▸ Work item: The required result is a copy of each line below in which "Support" appears.

(Dataset entries)
════════

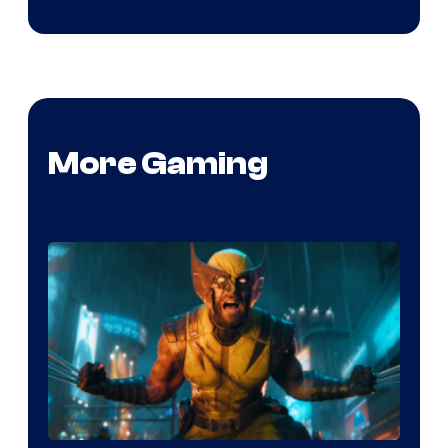
More Gaming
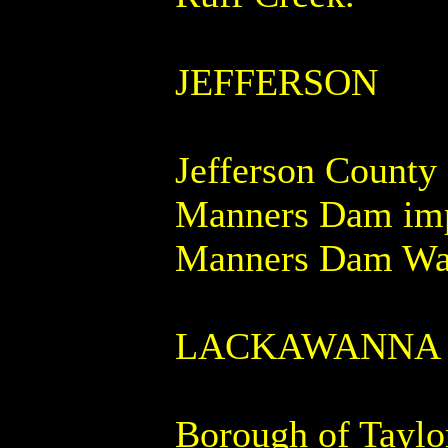
JEFFERSON
Jefferson County 
Manners Dam impo
Manners Dam Wat
LACKAWANNA
Borough of Taylor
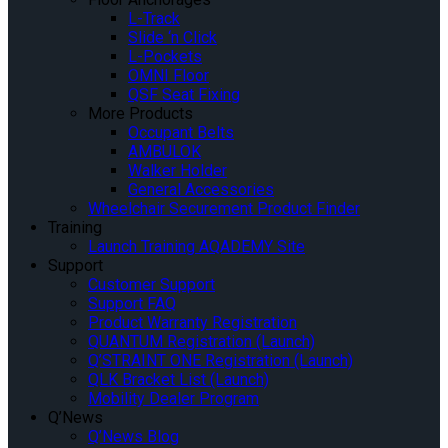
L-Track
Slide ‘n Click
L-Pockets
OMNI Floor
QSF Seat Fixing
More Products
Occupant Belts
AMBULOK
Walker Holder
General Accessories
Wheelchair Securement Product Finder
Training
Launch Training AQADEMY Site
Support
Customer Support
Support FAQ
Product Warranty Registration
QUANTUM Registration (Launch)
Q’STRAINT ONE Registration (Launch)
QLK Bracket List (Launch)
Mobility Dealer Program
Q’News
Q’News Blog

════════

▸ Your solution:
Support
Customer Support
Support FAQ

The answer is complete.